#### TASK INSTRUCTIONS
Produce a verbatim copy of the data below that contains no pictures.

#### DATA FOR REVIEW
──────
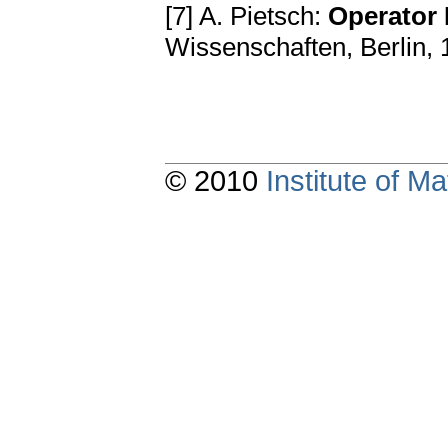
[7] A. Pietsch:
Operator 
Wissenschaften, Berlin,
© 2010
Institute of 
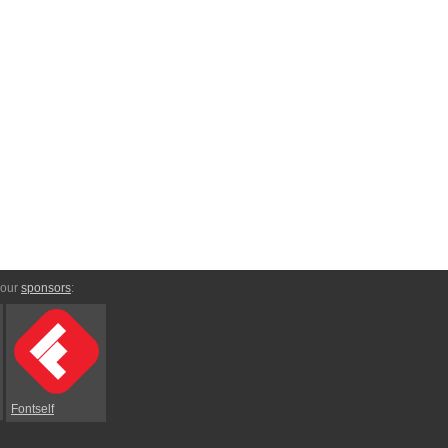
 our
sponsors
:
Fontself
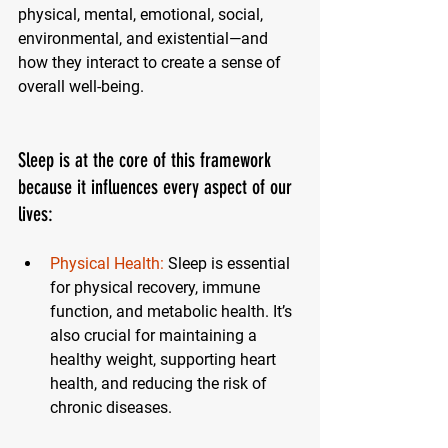
physical, mental, emotional, social, 
environmental, and existential—and 
how they interact to create a sense of 
overall well-being.
Sleep is at the core of this framework 
because it influences every aspect of our 
lives:
Physical Health:
Sleep is essential 
for physical recovery, immune 
function, and metabolic health. It’s 
also crucial for maintaining a 
healthy weight, supporting heart 
health, and reducing the risk of 
chronic diseases.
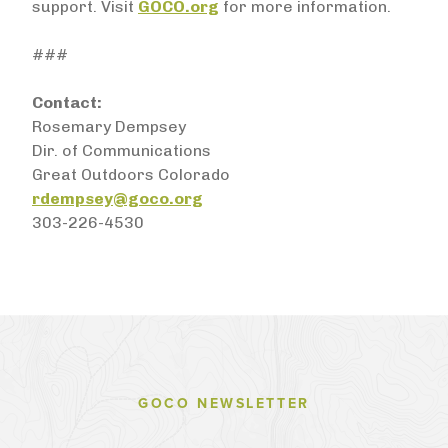
support. Visit
GOCO.org
for more information.
###
Contact:
Rosemary Dempsey
Dir. of Communications
Great Outdoors Colorado
rdempsey@goco.org
303-226-4530
GOCO NEWSLETTER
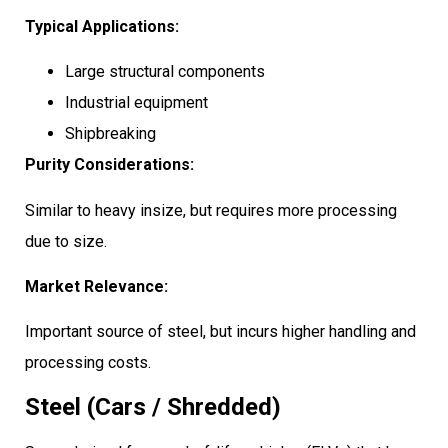
Typical Applications:
Large structural components
Industrial equipment
Shipbreaking
Purity Considerations:
Similar to heavy insize, but requires more processing
due to size.
Market Relevance:
Important source of steel, but incurs higher handling and
processing costs.
Steel (Cars / Shredded)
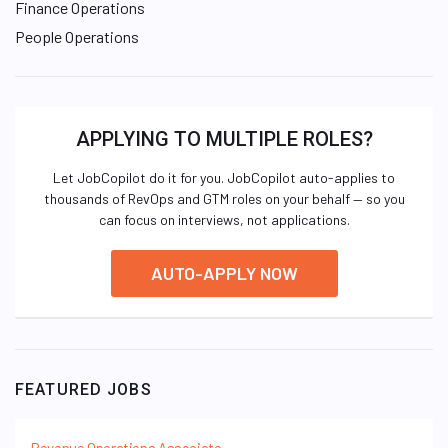
Finance Operations
People Operations
APPLYING TO MULTIPLE ROLES?
Let JobCopilot do it for you. JobCopilot auto-applies to
thousands of RevOps and GTM roles on your behalf — so you
can focus on interviews, not applications.
AUTO-APPLY NOW
FEATURED JOBS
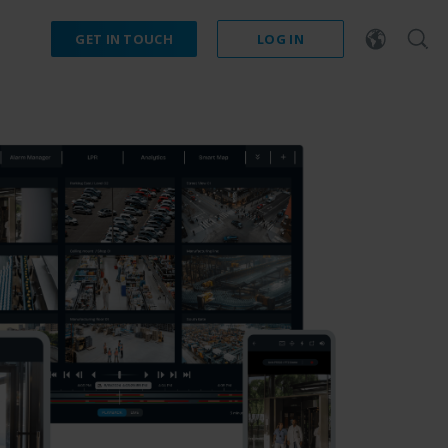
GET IN TOUCH
LOG IN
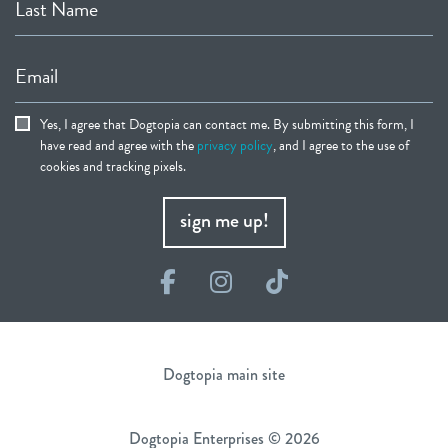
Last Name
Email
Yes, I agree that Dogtopia can contact me. By submitting this form, I
have read and agree with the
privacy policy
, and I agree to the use of
cookies and tracking pixels.
sign me up!
Facebook
Instagram
TikTok
Dogtopia main site
Dogtopia Enterprises © 2026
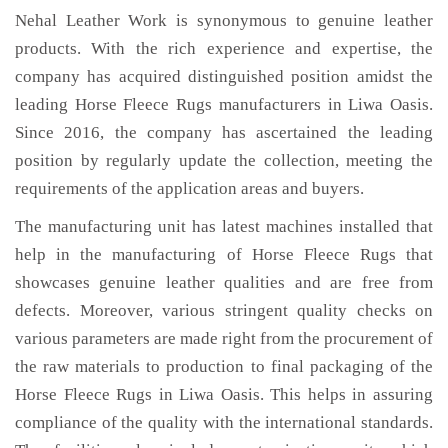
Nehal Leather Work is synonymous to genuine leather
products. With the rich experience and expertise, the
company has acquired distinguished position amidst the
leading Horse Fleece Rugs manufacturers in Liwa Oasis.
Since 2016, the company has ascertained the leading
position by regularly update the collection, meeting the
requirements of the application areas and buyers.
The manufacturing unit has latest machines installed that
help in the manufacturing of Horse Fleece Rugs that
showcases genuine leather qualities and are free from
defects. Moreover, various stringent quality checks on
various parameters are made right from the procurement of
the raw materials to production to final packaging of the
Horse Fleece Rugs in Liwa Oasis. This helps in assuring
compliance of the quality with the international standards.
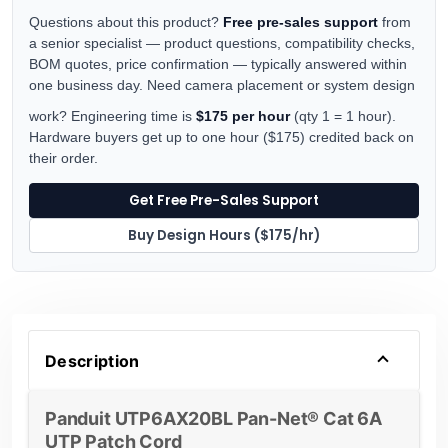
Questions about this product?
Free pre-sales support
from
a senior specialist — product questions, compatibility checks,
BOM quotes, price confirmation — typically answered within
one business day. Need camera placement or system design
work? Engineering time is
$175 per hour
(qty 1 = 1 hour).
Hardware buyers get up to one hour ($175) credited back on
their order.
Get Free Pre-Sales Support
Buy Design Hours ($175/hr)
Description
Panduit UTP6AX20BL Pan-Net® Cat 6A
UTP Patch Cord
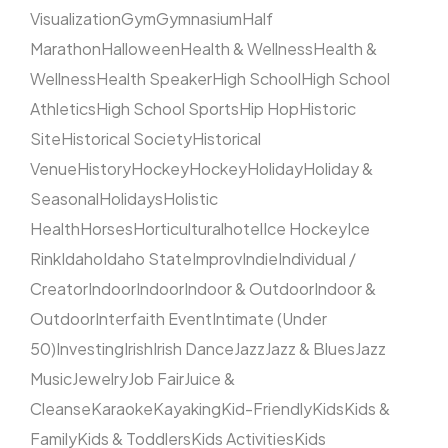
Visualization
Gym
Gymnasium
Half
Marathon
Halloween
Health & Wellness
Health &
Wellness
Health Speaker
High School
High School
Athletics
High School Sports
Hip Hop
Historic
Site
Historical Society
Historical
Venue
History
Hockey
Hockey
Holiday
Holiday &
Seasonal
Holidays
Holistic
Health
Horses
Horticultural
hotel
Ice Hockey
Ice
Rink
Idaho
Idaho State
Improv
Indie
Individual /
Creator
Indoor
Indoor
Indoor & Outdoor
Indoor &
Outdoor
Interfaith Event
Intimate (Under
50)
Investing
Irish
Irish Dance
Jazz
Jazz & Blues
Jazz
Music
Jewelry
Job Fair
Juice &
Cleanse
Karaoke
Kayaking
Kid-Friendly
Kids
Kids &
Family
Kids & Toddlers
Kids Activities
Kids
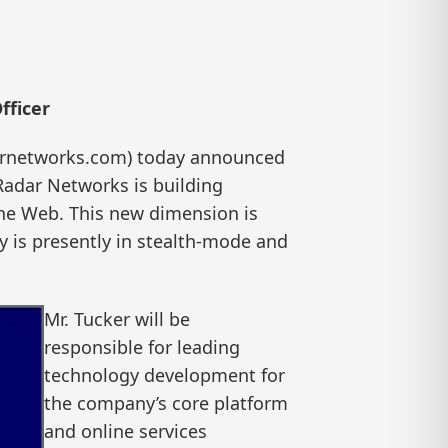
fficer
arnetworks.com) today announced
 Radar Networks is building
 the Web. This new dimension is
y is presently in stealth-mode and
Mr. Tucker will be
responsible for leading
technology development for
the company’s core platform
and online services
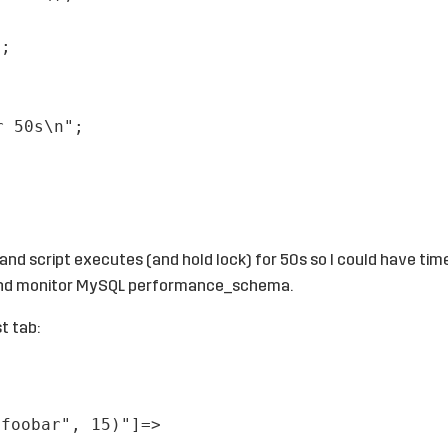
);
r 50s\n"
;
 and script executes (and hold lock) for 50s so I could have tim
l and monitor MySQL performance_schema.
t tab:
"foobar", 15)"]=>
──────
#### RESULT BELOW
[7] A. Pietsch:
Operator 
Wissenschaften, Berlin,
© 2010
Institute of 
 our
sponsors
:
Fontself
physical, mental, emotional, social, 
environmental, and existential—and 
how they interact to create a sense of 
overall well-being.
Sleep is at the core of this framework 
because it influences every aspect of our 
lives:
Physical Health:
Sleep is essential 
for physical recovery, immune 
function, and metabolic health. It’s 
also crucial for maintaining a 
healthy weight, supporting heart 
health, and reducing the risk of 
chronic diseases.
support. Visit
GOCO.org
for more information.
###
Contact:
Rosemary Dempsey
Dir. of Communications
Great Outdoors Colorado
rdempsey@goco.org
303-226-4530
GOCO NEWSLETTER
Typical Applications:
Large structural components
Industrial equipment
Shipbreaking
Purity Considerations:
Similar to heavy insize, but requires more processing
due to size.
Market Relevance:
Important source of steel, but incurs higher handling and
processing costs.
Steel (Cars / Shredded)
Finance Operations
People Operations
APPLYING TO MULTIPLE ROLES?
Let JobCopilot do it for you. JobCopilot auto-applies to
thousands of RevOps and GTM roles on your behalf — so you
can focus on interviews, not applications.
AUTO-APPLY NOW
FEATURED JOBS
GET IN TOUCH
LOG IN
Last Name
Email
Yes, I agree that Dogtopia can contact me. By submitting this form, I
have read and agree with the
privacy policy
, and I agree to the use of
cookies and tracking pixels.
sign me up!
Facebook
Instagram
TikTok
Dogtopia main site
Dogtopia Enterprises © 2026
Nehal Leather Work is synonymous to genuine leather
products. With the rich experience and expertise, the
company has acquired distinguished position amidst the
leading Horse Fleece Rugs manufacturers in Liwa Oasis.
Since 2016, the company has ascertained the leading
position by regularly update the collection, meeting the
requirements of the application areas and buyers.
The manufacturing unit has latest machines installed that
help in the manufacturing of Horse Fleece Rugs that
showcases genuine leather qualities and are free from
defects. Moreover, various stringent quality checks on
various parameters are made right from the procurement of
the raw materials to production to final packaging of the
Horse Fleece Rugs in Liwa Oasis. This helps in assuring
compliance of the quality with the international standards.
Questions about this product?
Free pre-sales support
from
a senior specialist — product questions, compatibility checks,
BOM quotes, price confirmation — typically answered within
one business day. Need camera placement or system design
work? Engineering time is
$175 per hour
(qty 1 = 1 hour).
Hardware buyers get up to one hour ($175) credited back on
their order.
Get Free Pre-Sales Support
Buy Design Hours ($175/hr)
Description
Panduit UTP6AX20BL Pan-Net® Cat 6A
UTP Patch Cord
Visualization
Gym
Gymnasium
Half
Marathon
Halloween
Health & Wellness
Health &
Wellness
Health Speaker
High School
High School
Athletics
High School Sports
Hip Hop
Historic
Site
Historical Society
Historical
Venue
History
Hockey
Hockey
Holiday
Holiday &
Seasonal
Holidays
Holistic
Health
Horses
Horticultural
hotel
Ice Hockey
Ice
Rink
Idaho
Idaho State
Improv
Indie
Individual /
Creator
Indoor
Indoor
Indoor & Outdoor
Indoor &
Outdoor
Interfaith Event
Intimate (Under
50)
Investing
Irish
Irish Dance
Jazz
Jazz & Blues
Jazz
Music
Jewelry
Job Fair
Juice &
Cleanse
Karaoke
Kayaking
Kid-Friendly
Kids
Kids &
Family
Kids & Toddlers
Kids Activities
Kids
fficer
arnetworks.com) today announced
 Radar Networks is building
 the Web. This new dimension is
y is presently in stealth-mode and
Mr. Tucker will be
responsible for leading
technology development for
the company’s core platform
and online services
);
r 50s\n"
;
 and script executes (and hold lock) for 50s so I could have tim
l and monitor MySQL performance_schema.
t tab:
"foobar", 15)"]=>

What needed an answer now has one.